= Fray Nicolás de Jesús María =

Spanish preacher

Fray Nicolás de Jesús María was a religious carmelita born in Seville, Spain, during the last years of the reign of Carlos II (1734-1759). His parents were Francisco Sánchez Risco and María de Merino, whom called him Nicolás Sánchez Risco y Merino.

He was a preacher whose printed sermons were praised by other ecclesiastical authorities of the period. Also, he was prior of Orizaba, Oaxaca, Puebla and Mexico City.

== Life ==
At the beginning of the 18th century Fray Nicolás of Jesús María arrived at the Indians, as the American territory was then known. After a year as novice, he received the Carmelite habit at the convent of Puebla at the hands of Fray Bartolomé of Saint Joaquín on 1 April 1708. Nicolas preached at the Convent of the Remedios de Puebla, and later moved to the capitular school of Santa Ana in 1715.

In 1717 Fray Nicolás toured several convents, finally arriving at San Sebastián, Mexico. In 1720 he attended the school of theology and in three years obtained the charge of reader of theology. This was a position of considerable importance as in Trienio there were only one or two readers.

=== Preacher ===
For the year of 1725 fray Nicolás returned to the convent of San Sebastián. On 11 November of the same year, he preached for the first time his sermon "La Mano de los Cinco Señores" with which began to win popularity due to his oratory. Many of his sermons were published, the majority of them in Mexico. Some of his sermons were written in honour to Santa Teresa.

=== Civil servant ===
His fame as preacher enabled him to occupy some government charges, e.g. the presidency of the Hospice of Guadalajara in 1728.

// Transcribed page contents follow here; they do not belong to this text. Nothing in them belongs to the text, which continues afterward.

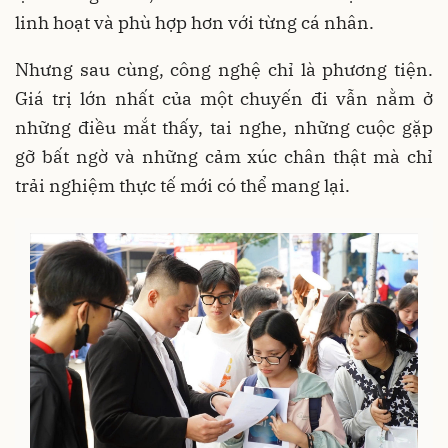
linh hoạt và phù hợp hơn với từng cá nhân.
Nhưng sau cùng, công nghệ chỉ là phương tiện.
Giá trị lớn nhất của một chuyến đi vẫn nằm ở
những điều mắt thấy, tai nghe, những cuộc gặp
gỡ bất ngờ và những cảm xúc chân thật mà chỉ
trải nghiệm thực tế mới có thể mang lại.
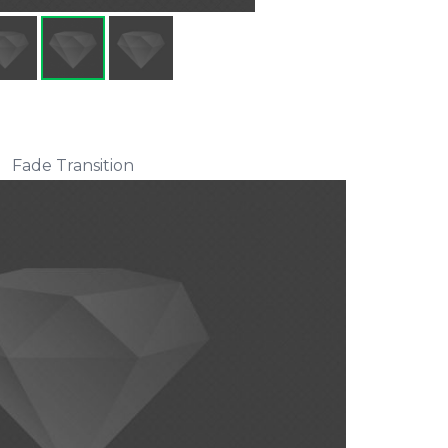
Fade Transition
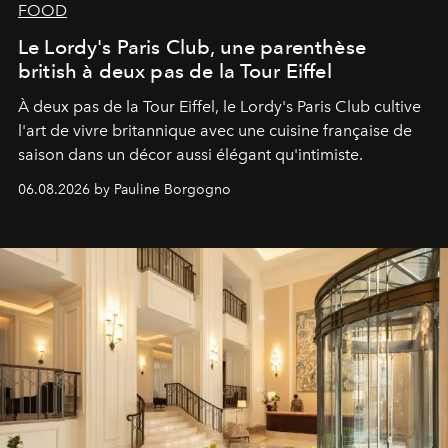
FOOD
Le Lordy's Paris Club, une parenthèse
british à deux pas de la Tour Eiffel
À deux pas de la Tour Eiffel, le Lordy's Paris Club cultive
l'art de vivre britannique avec une cuisine française de
saison dans un décor aussi élégant qu'intimiste.
06.08.2026 by Pauline Borgogno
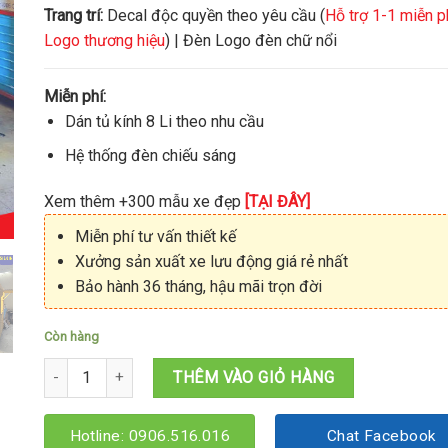
Trang trí:
Decal độc quyền theo yêu cầu (
Hỗ trợ 1-1 miễn p
Logo thương hiệu
) | Đèn Logo đèn chữ nổi
Miễn phí:
Dán tủ kính 8 Li theo nhu cầu
Hệ thống đèn chiếu sáng
Xem thêm +300 mẫu xe đẹp
[TẠI ĐÂY]
Miễn phí tư vấn thiết kế
Xưởng sản xuất xe lưu động giá rẻ nhất
Bảo hành 36 tháng, hậu mãi trọn đời
Còn hàng
Kiot bán bia 1M8x1M6x1M95 số lượng
THÊM VÀO GIỎ HÀNG
Hotline: 0906.516.016
Chat Facebook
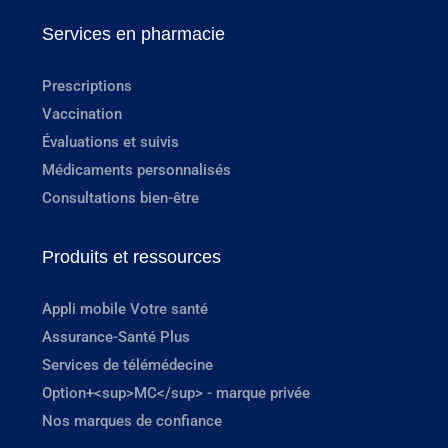
Services en pharmacie
Prescriptions
Vaccination
Évaluations et suivis
Médicaments personnalisés
Consultations bien-être
Produits et ressources
Appli mobile Votre santé
Assurance-Santé Plus
Services de télémédecine
Option+<sup>MC</sup> - marque privée
Nos marques de confiance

== Foundation of the Carmen in San Luis Potosí ==
In 1735, fray Nicolás and his companion Fray José de la Asunción visited San Luis Potosí for the foundation of the Temple of Our Lady of Carmen. On 23 February 1749 he put the first stone for his construction. Fray Nicolás was the first carmelita in San Luis Potosí, where he won popularity because his sermons. After the foundation of the temple, returned to Mexico City to continue preaching his sermons in the convent of San Sebastián. Of these, "La Cátedra" it is the last print known.